Oil-reliant Saudi Arabia faces questions over 'net zero' pledge
Saudi Arabia's pledge to achieve net zero carbon emissions by 2060 must go hand-in-hand with a plan to phase out fossil fuels, experts said on Sunday.
They questioned plans by the world's top oil exporter to raise its production capacity despite the pledge, and Greenpeace raised doubts over the timing of Saturday's announcement.
The watchdog accused Saudi Arabia, one of the world's biggest polluters, of trying to divert criticism at next week's COP26 climate-change summit in Glasgow.
With increasing global urgency to limit global warming, COP26 aims to set the world on a path to net zero by mid-century.
"We question the seriousness of this announcement, as it comes in parallel with plans for the kingdom to increase its oil production," Greenpeace MENA campaigns manager Ahmad El Droubi said in a statement.
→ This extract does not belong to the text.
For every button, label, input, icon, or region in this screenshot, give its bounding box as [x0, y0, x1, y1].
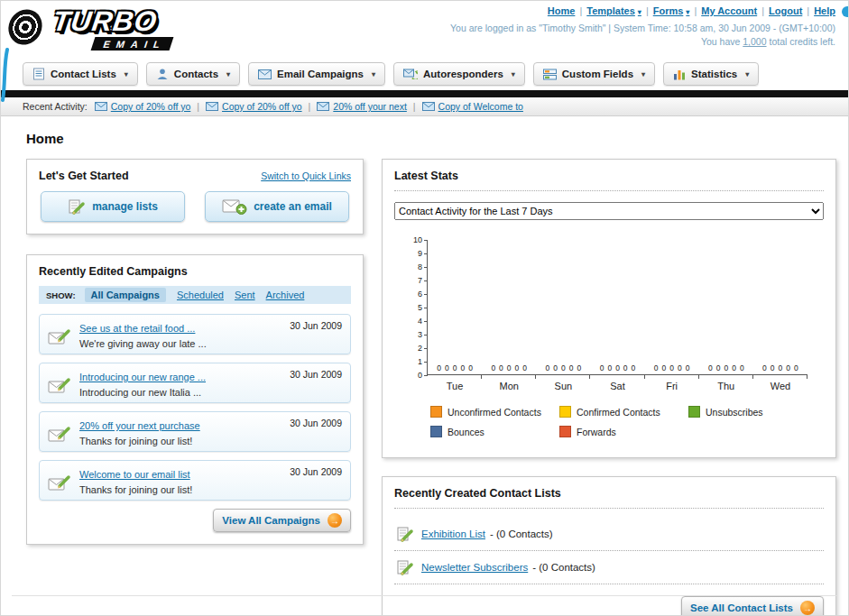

Saudi state oil firm Aramco said this month it plans to increase production capacity from 12 million to 13 million barrels a day by 2027.
Riyadh's net zero pledge "seems to simply be a strategic move to alleviate political pressure ahead of COP26", El Droubi said.
For Ben Cahill, senior fellow at the Center for Strategic and International Studies, the kingdom "will have to make a massive push on energy efficiency and decarbonising the power sector."
Saudi Arabia also said it would join a global effort to cut emissions of methane - another planet-warming gas - by 30 percent by 2030, while Aramco committed to being a carbon net zero enterprise by 2050.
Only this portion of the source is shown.